We need to rediscover institutional knowledge we thought we didn't need anymore. Or admit that "edge computing" is just going to be "cloud computing with extra steps and worse performance."
The Reading List Nobody Talks About
The resources I've found useful aren't from cloud computing thought leaders. They're from the places that never forgot these problems:
- SWUpdate documentation (embedded Linux) - Atomic updates, rollback strategies
- Mender architecture - OTA updates for embedded devices
- Chrome OS update_engine - Delta updates, cryptographic verification
- FreeRTOS OTA - Working with device constraints
- Balena documentation - Fleet management for IoT
These aren't sexy. They're not written by FAANG engineers blogging about scaling to billions of requests.

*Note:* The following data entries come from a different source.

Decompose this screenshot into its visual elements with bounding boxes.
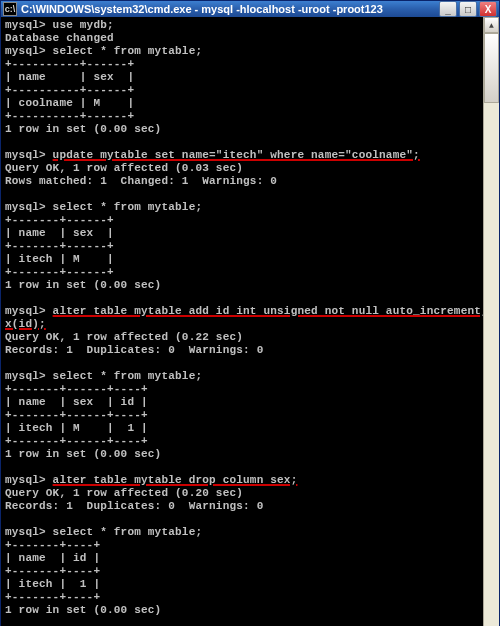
highlighted-command: update mytable set name="itech" where na… <box>53 149 420 161</box>
term-line: 1 row in set (0.00 sec) <box>5 448 161 460</box>
close-button[interactable]: X <box>479 1 497 17</box>
term-line: | name | sex | id | <box>5 396 148 408</box>
term-line: mysql> select * from mytable; <box>5 201 202 213</box>
cmd-icon: c:\ <box>3 2 17 16</box>
highlighted-command: x(id); <box>5 318 46 330</box>
cmd-window: c:\ C:\WINDOWS\system32\cmd.exe - mysql … <box>0 0 500 626</box>
term-line: mysql> select * from mytable; <box>5 370 202 382</box>
term-line: 1 row in set (0.00 sec) <box>5 604 161 616</box>
term-line: +-------+----+ <box>5 591 100 603</box>
term-line: +----------+------+ <box>5 110 134 122</box>
term-line: +-------+------+ <box>5 266 114 278</box>
term-line: mysql> <box>5 474 53 486</box>
term-line: | name | sex | <box>5 227 114 239</box>
scrollbar[interactable]: ▲ ▼ <box>483 17 499 626</box>
term-line: Query OK, 1 row affected (0.20 sec) <box>5 487 243 499</box>
term-line: | itech | 1 | <box>5 578 100 590</box>
highlighted-command: alter table mytable add id int unsigned … <box>53 305 483 317</box>
term-line: mysql> select * from mytable; <box>5 526 202 538</box>
term-line: Query OK, 1 row affected (0.03 sec) <box>5 162 243 174</box>
terminal-output[interactable]: mysql> use mydb; Database changed mysql>… <box>1 17 483 626</box>
term-line: 1 row in set (0.00 sec) <box>5 123 161 135</box>
term-line: +-------+------+----+ <box>5 435 148 447</box>
titlebar[interactable]: c:\ C:\WINDOWS\system32\cmd.exe - mysql … <box>1 1 499 17</box>
term-line: | coolname | M | <box>5 97 134 109</box>
term-line: | name | id | <box>5 552 100 564</box>
scrollbar-track[interactable] <box>484 33 499 626</box>
term-line: 1 row in set (0.00 sec) <box>5 279 161 291</box>
term-line: +-------+------+----+ <box>5 383 148 395</box>
minimize-button[interactable]: _ <box>439 1 457 17</box>
term-line: mysql> <box>5 149 53 161</box>
term-line: Database changed <box>5 32 114 44</box>
term-line: | itech | M | <box>5 253 114 265</box>
term-line: Records: 1 Duplicates: 0 Warnings: 0 <box>5 500 263 512</box>
window-buttons: _ □ X <box>439 1 497 17</box>
term-line: +-------+----+ <box>5 565 100 577</box>
term-line: | itech | M | 1 | <box>5 422 148 434</box>
highlighted-command: alter table mytable drop column sex; <box>53 474 298 486</box>
scrollbar-thumb[interactable] <box>484 33 499 103</box>
term-line: Rows matched: 1 Changed: 1 Warnings: 0 <box>5 175 277 187</box>
window-title: C:\WINDOWS\system32\cmd.exe - mysql -hlo… <box>21 3 439 15</box>
term-line: +----------+------+ <box>5 58 134 70</box>
maximize-button[interactable]: □ <box>459 1 477 17</box>
term-line: | name | sex | <box>5 71 134 83</box>
term-line: mysql> <box>5 305 53 317</box>
term-line: +-------+------+ <box>5 214 114 226</box>
term-line: Query OK, 1 row affected (0.22 sec) <box>5 331 243 343</box>
term-line: mysql> use mydb; <box>5 19 114 31</box>
term-line: +----------+------+ <box>5 84 134 96</box>
term-line: +-------+------+ <box>5 240 114 252</box>
scroll-up-button[interactable]: ▲ <box>484 17 499 33</box>
term-line: mysql> select * from mytable; <box>5 45 202 57</box>
term-line: Records: 1 Duplicates: 0 Warnings: 0 <box>5 344 263 356</box>
terminal-wrap: mysql> use mydb; Database changed mysql>… <box>1 17 499 626</box>
term-line: +-------+----+ <box>5 539 100 551</box>
term-line: +-------+------+----+ <box>5 409 148 421</box>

They're written by people who've been deploying to heterogeneous hardware with unreliable networks for decades.
The irony is that we're now reinventing their solutions, but worse, because we're trying to apply cloud patterns to problems cloud patterns don't fit.
What I'm Actually Building (And Why)
My prototype isn't trying to be production-ready. It's trying to understand the problem well enough to recognize good solutions when I see them.
Right now I'm working through:
- Chunk size optimization (smaller = better resumability, larger = less overhead)
- Testing at scale without 10,000 physical devices
- Security/verification vs. resource constraints trade-offs
- Configuration schema migrations when updates aren't atomic
These aren't new problems. But they're new to me, because cloud infrastructure let me ignore them for a decade.
The goal isn't to build another OTA framework the world doesn't need. The goal is to develop enough understanding that I can make informed architectural decisions when edge deployment becomes unavoidable.
Which, if current trends continue, will be soon.
Because the next wave of computing isn't happening in data centers. It's happening in cars, factories, homes, and cities. And all those devices need software updates.
Your CI/CD pipeline wasn't designed for this. Neither was mine.